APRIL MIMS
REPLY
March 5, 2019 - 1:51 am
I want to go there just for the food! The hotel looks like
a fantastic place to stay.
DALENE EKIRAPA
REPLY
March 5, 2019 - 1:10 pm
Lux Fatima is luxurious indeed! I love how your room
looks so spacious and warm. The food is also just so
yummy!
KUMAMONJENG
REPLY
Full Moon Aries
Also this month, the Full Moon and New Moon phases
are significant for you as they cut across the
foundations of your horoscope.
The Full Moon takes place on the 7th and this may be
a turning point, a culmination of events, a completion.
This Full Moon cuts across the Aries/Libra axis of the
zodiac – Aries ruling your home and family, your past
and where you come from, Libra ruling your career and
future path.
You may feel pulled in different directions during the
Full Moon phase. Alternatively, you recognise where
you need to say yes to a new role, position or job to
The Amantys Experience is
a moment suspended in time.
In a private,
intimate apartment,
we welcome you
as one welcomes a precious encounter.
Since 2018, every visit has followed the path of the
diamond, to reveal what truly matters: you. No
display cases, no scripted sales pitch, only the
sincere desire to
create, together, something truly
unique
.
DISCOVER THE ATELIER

####################

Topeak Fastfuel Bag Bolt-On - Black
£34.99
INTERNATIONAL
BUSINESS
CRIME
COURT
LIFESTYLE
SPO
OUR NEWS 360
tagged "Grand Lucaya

####################

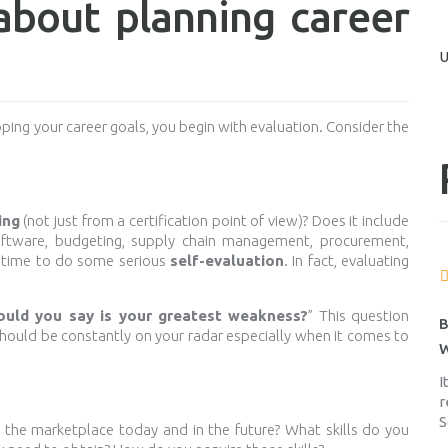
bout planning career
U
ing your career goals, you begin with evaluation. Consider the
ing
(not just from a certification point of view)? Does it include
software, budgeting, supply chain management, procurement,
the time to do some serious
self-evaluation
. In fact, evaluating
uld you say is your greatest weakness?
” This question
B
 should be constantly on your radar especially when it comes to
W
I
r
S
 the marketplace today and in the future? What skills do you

####################

▸ WORK INSTRUCTION: Whichever lines of the material hold the word "from", find and copy them.

▸ OUTPUT OF THE TASK:
and where you come from, Libra ruling your career and
(not just from a certification point of view)? Does it include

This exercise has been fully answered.